▶ **Records for the task**:
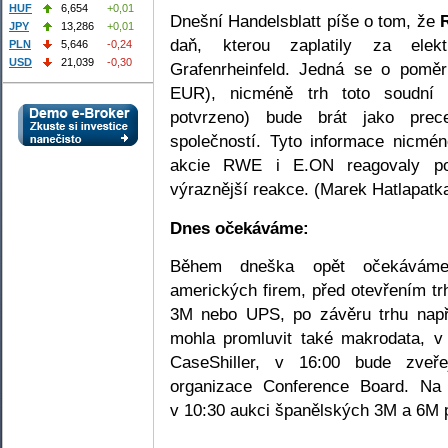
HUF
6,654
+0,01
Dnešní Handelsblatt píše o tom, že
JPY
13,286
+0,01
daň, kterou zaplatily za ele
PLN
5,646
-0,24
USD
21,039
-0,30
Grafenrheinfeld. Jedná se o poměr
EUR), nicméně trh toto soudní r
potvrzeno) bude brát jako prec
společností. Tyto informace nicmén
akcie RWE i E.ON reagovaly po
výraznější reakce. (Marek Hatlapatk
Dnes očekáváme:
Během dneška opět očekáváme
amerických firem, před otevřením tr
3M nebo UPS, po závěru trhu např
mohla promluvit také makrodata, 
CaseShiller, v 16:00 bude zveře
organizace Conference Board. Na
v 10:30 aukci španělských 3M a 6M 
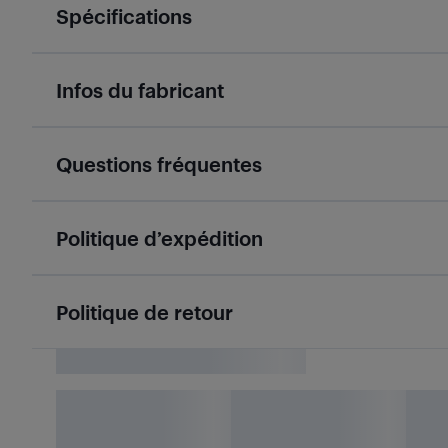
Spécifications
Infos du fabricant
Questions fréquentes
Politique d’expédition
Politique de retour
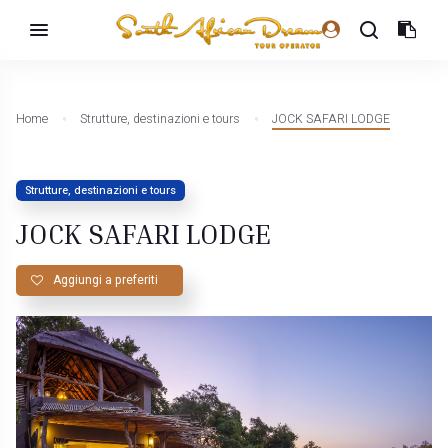
Home
Strutture, destinazioni e tours
JOCK SAFARI LODGE
Strutture, destinazioni e tours
JOCK SAFARI LODGE
Aggiungi a preferiti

▶ **Instructions for the task**: Restate the material word for word; no picture should appear in the copy.

▶ **Task output**:
HUF
6,654
+0,01
Dnešní Handelsblatt píše o tom, že
JPY
13,286
+0,01
daň, kterou zaplatily za ele
PLN
5,646
-0,24
USD
21,039
-0,30
Grafenrheinfeld. Jedná se o poměr
EUR), nicméně trh toto soudní r
potvrzeno) bude brát jako prec
společností. Tyto informace nicmén
akcie RWE i E.ON reagovaly po
výraznější reakce. (Marek Hatlapatk
Dnes očekáváme:
Během dneška opět očekáváme
amerických firem, před otevřením tr
3M nebo UPS, po závěru trhu např
mohla promluvit také makrodata, 
CaseShiller, v 16:00 bude zveře
organizace Conference Board. Na
v 10:30 aukci španělských 3M a 6M 
Spécifications
Infos du fabricant
Questions fréquentes
Politique d’expédition
Politique de retour
Home
Strutture, destinazioni e tours
JOCK SAFARI LODGE
Strutture, destinazioni e tours
JOCK SAFARI LODGE
Aggiungi a preferiti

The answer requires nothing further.